Nothing but an exact copy of the listing should appear in the response.

Task data: Begin

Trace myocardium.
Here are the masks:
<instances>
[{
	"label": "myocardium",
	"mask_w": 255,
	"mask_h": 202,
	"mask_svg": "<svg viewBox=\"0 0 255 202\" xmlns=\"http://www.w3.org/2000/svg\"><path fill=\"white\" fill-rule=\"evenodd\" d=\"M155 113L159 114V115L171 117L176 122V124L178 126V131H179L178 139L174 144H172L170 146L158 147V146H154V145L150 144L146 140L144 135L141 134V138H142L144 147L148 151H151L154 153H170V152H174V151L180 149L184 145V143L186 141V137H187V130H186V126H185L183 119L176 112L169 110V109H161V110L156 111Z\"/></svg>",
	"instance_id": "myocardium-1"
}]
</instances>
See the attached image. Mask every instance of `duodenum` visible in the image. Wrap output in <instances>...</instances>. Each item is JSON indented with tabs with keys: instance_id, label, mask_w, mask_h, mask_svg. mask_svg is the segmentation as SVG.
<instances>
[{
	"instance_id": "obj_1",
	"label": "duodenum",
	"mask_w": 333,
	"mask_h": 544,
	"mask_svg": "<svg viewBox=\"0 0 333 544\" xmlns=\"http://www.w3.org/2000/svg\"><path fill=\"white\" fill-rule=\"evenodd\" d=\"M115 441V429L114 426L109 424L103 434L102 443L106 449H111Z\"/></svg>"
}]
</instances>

Task data: End

### Written response
Trace myocardium.
Here are the masks:
<instances>
[{
	"label": "myocardium",
	"mask_w": 255,
	"mask_h": 202,
	"mask_svg": "<svg viewBox=\"0 0 255 202\" xmlns=\"http://www.w3.org/2000/svg\"><path fill=\"white\" fill-rule=\"evenodd\" d=\"M155 113L159 114V115L171 117L176 122V124L178 126V131H179L178 139L174 144H172L170 146L158 147V146H154V145L150 144L146 140L144 135L141 134V138H142L144 147L148 151H151L154 153H170V152H174V151L180 149L184 145V143L186 141V137H187V130H186V126H185L183 119L176 112L169 110V109H161V110L156 111Z\"/></svg>",
	"instance_id": "myocardium-1"
}]
</instances>
See the attached image. Mask every instance of `duodenum` visible in the image. Wrap output in <instances>...</instances>. Each item is JSON indented with tabs with keys: instance_id, label, mask_w, mask_h, mask_svg. mask_svg is the segmentation as SVG.
<instances>
[{
	"instance_id": "obj_1",
	"label": "duodenum",
	"mask_w": 333,
	"mask_h": 544,
	"mask_svg": "<svg viewBox=\"0 0 333 544\" xmlns=\"http://www.w3.org/2000/svg\"><path fill=\"white\" fill-rule=\"evenodd\" d=\"M115 441V429L114 426L109 424L103 434L102 443L106 449H111Z\"/></svg>"
}]
</instances>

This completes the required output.